TASK DETAILS
Tally the lines of the records below that include the word "Mobile", and write down only that tally.

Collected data

^^^^^^^^^^^^^^^^

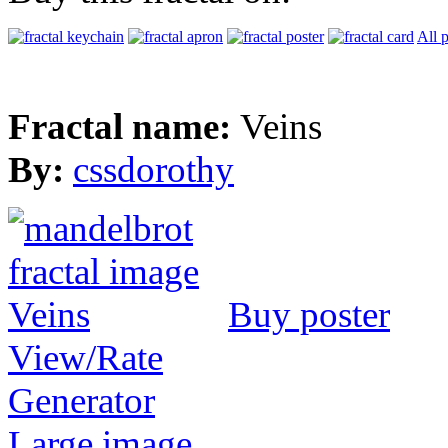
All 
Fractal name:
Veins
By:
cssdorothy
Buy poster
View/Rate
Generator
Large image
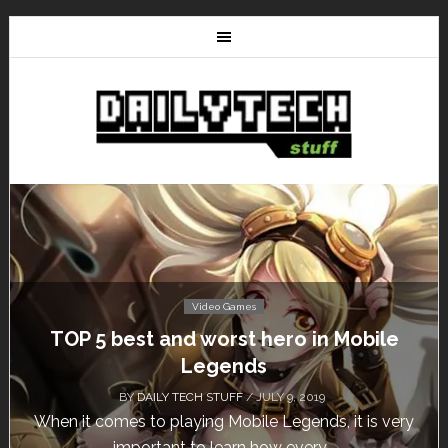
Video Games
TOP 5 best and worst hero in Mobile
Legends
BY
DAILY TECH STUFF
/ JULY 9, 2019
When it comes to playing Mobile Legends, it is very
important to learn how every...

^^^^^^^^^^^^^^^^

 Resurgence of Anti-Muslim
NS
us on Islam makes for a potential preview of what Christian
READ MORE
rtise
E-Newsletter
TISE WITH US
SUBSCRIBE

^^^^^^^^^^^^^^^^

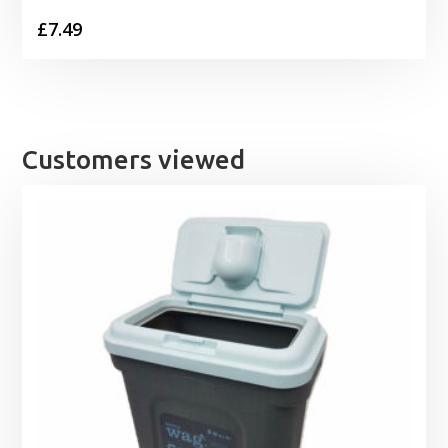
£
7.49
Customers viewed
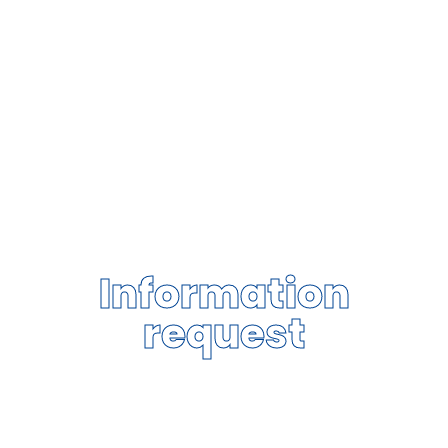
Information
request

^^^^^^^^^^^^^^^^

SOLUTION TO THIS EXERCISE
2